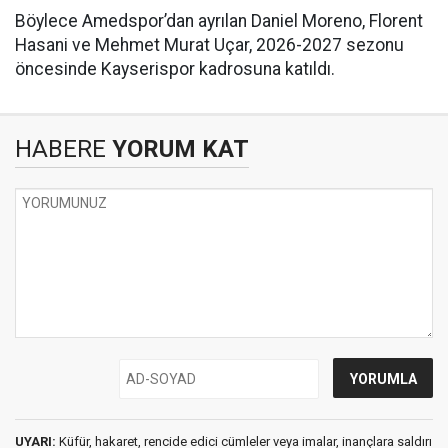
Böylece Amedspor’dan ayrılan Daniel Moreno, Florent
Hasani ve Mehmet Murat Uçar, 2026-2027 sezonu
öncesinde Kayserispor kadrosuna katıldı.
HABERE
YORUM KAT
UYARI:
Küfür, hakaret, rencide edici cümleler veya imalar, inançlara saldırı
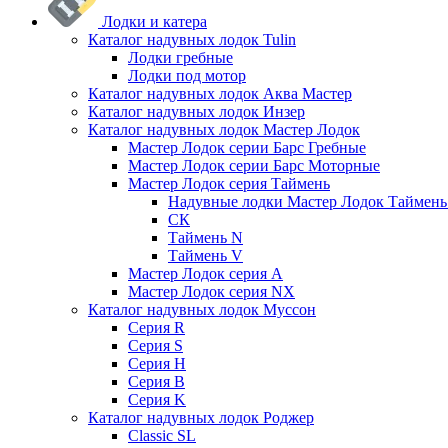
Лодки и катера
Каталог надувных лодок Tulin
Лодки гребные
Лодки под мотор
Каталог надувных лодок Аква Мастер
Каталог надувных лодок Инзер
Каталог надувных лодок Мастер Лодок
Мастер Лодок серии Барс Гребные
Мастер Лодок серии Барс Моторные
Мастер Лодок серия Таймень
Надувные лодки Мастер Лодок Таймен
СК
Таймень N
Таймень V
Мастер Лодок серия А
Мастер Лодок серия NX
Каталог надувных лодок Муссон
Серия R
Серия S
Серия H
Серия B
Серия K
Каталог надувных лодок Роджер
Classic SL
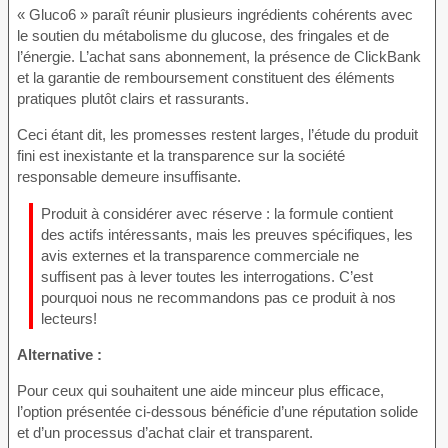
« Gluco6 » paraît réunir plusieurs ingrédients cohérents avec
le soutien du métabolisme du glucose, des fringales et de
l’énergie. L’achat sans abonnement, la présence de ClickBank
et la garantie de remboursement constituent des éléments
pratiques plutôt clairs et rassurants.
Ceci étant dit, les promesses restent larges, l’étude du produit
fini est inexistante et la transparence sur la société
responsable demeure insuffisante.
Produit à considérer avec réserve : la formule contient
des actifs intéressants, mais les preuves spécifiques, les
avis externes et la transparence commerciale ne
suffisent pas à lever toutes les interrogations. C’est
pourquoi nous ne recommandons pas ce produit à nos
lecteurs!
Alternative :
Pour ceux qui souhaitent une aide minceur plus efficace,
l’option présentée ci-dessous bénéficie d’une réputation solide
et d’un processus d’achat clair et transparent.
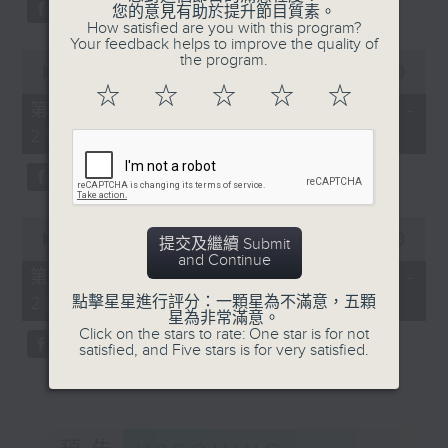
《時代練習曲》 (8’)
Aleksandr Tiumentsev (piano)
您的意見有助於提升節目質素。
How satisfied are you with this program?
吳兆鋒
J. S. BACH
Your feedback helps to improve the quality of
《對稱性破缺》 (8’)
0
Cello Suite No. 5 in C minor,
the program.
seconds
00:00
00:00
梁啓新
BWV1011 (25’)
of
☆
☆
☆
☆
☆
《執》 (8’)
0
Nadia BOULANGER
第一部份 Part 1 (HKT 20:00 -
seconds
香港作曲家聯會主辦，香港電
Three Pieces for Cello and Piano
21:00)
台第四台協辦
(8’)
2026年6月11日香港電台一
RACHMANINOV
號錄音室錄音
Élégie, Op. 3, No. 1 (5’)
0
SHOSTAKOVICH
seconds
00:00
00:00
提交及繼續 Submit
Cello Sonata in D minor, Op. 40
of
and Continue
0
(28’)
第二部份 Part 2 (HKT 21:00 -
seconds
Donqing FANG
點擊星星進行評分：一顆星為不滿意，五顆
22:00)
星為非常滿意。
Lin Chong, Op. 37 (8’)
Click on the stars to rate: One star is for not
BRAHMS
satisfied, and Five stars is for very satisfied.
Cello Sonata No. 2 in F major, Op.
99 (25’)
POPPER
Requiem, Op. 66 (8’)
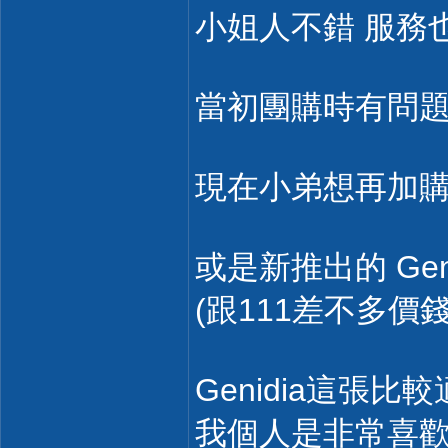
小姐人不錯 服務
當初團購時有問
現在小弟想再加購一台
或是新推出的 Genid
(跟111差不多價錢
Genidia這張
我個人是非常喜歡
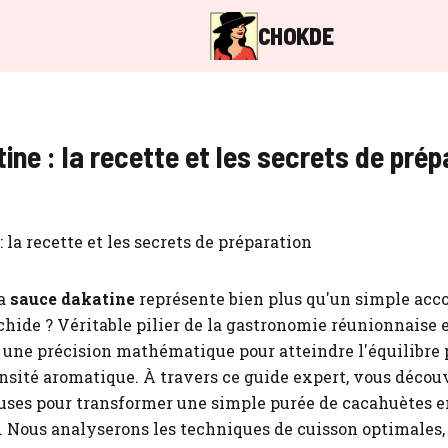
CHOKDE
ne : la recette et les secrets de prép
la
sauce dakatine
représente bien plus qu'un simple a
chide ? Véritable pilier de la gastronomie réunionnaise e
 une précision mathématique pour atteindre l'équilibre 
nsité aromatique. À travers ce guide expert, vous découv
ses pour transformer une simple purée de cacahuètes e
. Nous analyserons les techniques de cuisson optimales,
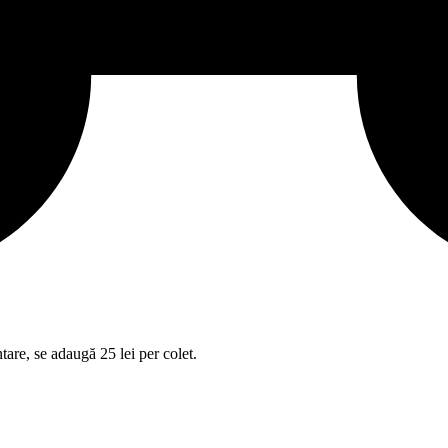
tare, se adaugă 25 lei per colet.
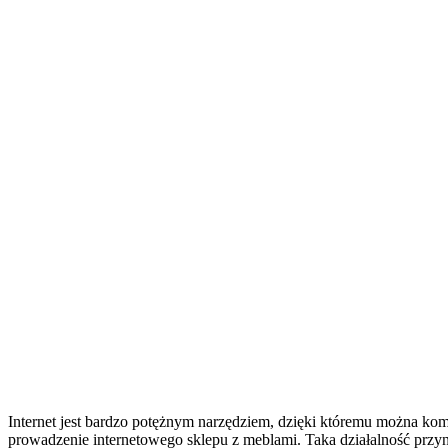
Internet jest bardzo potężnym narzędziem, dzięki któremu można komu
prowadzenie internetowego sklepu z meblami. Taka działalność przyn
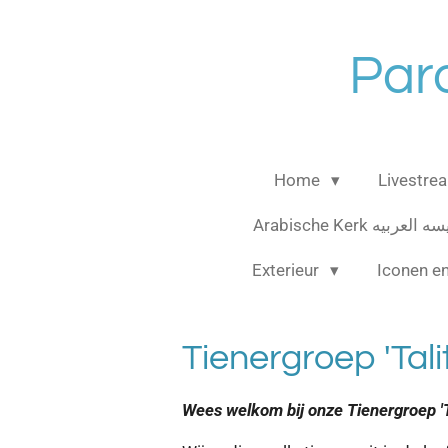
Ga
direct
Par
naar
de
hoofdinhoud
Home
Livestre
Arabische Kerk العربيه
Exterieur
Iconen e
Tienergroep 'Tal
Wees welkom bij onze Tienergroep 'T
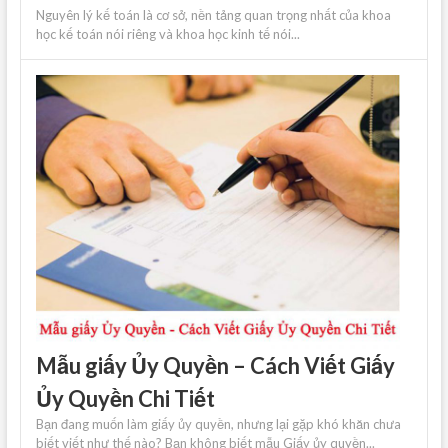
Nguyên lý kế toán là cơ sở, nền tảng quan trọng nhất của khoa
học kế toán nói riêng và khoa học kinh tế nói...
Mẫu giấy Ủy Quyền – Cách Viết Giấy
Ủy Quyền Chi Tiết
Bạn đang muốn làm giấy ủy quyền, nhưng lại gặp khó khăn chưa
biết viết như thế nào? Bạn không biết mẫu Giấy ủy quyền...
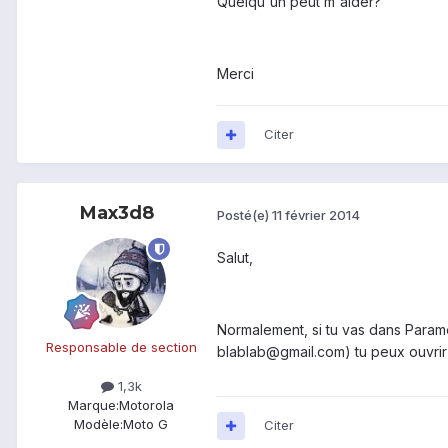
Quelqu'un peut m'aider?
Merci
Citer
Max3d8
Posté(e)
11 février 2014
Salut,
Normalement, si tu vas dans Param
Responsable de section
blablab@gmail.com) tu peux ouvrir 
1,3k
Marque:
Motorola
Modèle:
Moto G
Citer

-------------------------

■ Brief
Apply a filter to the listing above so that only lines with "transparence" are kept, and copy those lines.

■ Answer section
fini est inexistante et la transparence sur la société
avis externes et la transparence commerciale ne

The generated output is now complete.